While Sara Jane is cooing over her new loot, other women from Austria to Arizona are opening packages from Sara Jane filled with the jeans,fragrances and accessories that she no longer wants.
Thrifty Europeans long ago embraced bartering as a brilliant way to maximize scarce resources while avoiding waste, but Americans are just starting to discover the pleasure and profit in trading their homes (cuts down vacation costs!), coupons, gift cards and other goods.
Sara Jane, 25, a high school English teacher, started swapping after a college friend left her with a cache of unwanted makeup and she serendipitously stumbled upon makeupalley.com, a site that lists more than 225,000 items for trade.
Now a veteran of more than 90 swaps, Sara Jane loves the economic efficiency of online trading and chatting with fellow fragrance aficionados. Often, she says, the women with whom she trades throw in "extras" based
on the skin care and perfume preferences she has expressed in her online profile.
One of her best swaps? Trading a $25 gift card she knew she would never use for a brand-new $40 sweater from the Gap that she adores. Besides feeling pleased with the exchange, she says, swapping in the mail saved her the hassle of searching for the cozy sweater she yearned for in stores. "It's like Christmas every day here!" exults Sara Jane.
People barter goods and services worth about $9 billion a year with the help of the Internet via two main models, explains Bin Gu, Ph.D., an assistant professor in e-commerce and Internet technology at the University of Texas at Austin.
The first model, used by sites such as
makeupalley.com, permits users to locate people who want items they have and folks who have things they want through "swap lists" and "wish lists." Users contact each other via the site's mail service. If a deal is struck through online negotiations, addresses are then exchanged.

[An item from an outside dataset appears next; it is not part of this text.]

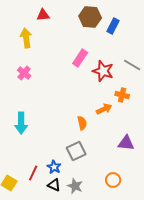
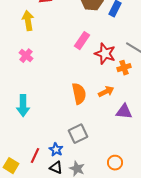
orange cross: (122, 95) -> (124, 68), moved, turned -32
orange semicircle: (82, 123) -> (79, 94), moved, size x1.5
purple triangle: (126, 143) -> (124, 112), moved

The second model works more like a babysitting co-op: On sites such as
frugalreader.com, users earn credits or points for stuff they send to others, which can in turn be redeemed for things they want. This model is more complicated and time-consuming, usually more expensive and less popular, Gu notes.
Using the Internet to trade easy-to-send items that arent worth selling on eBay makes a lot of sense, says Gu. The too-small coat you bought or that book you will never read "has zero value to you, but to someone else the value could be substantial," he points out.
Of course, you may receive a coveted perfume only to be told by your own superhero husband that he does not find its scent appealing. In swapping, you rarely get "refunds," but, as Sara Jane notes, "you can always swap it again!"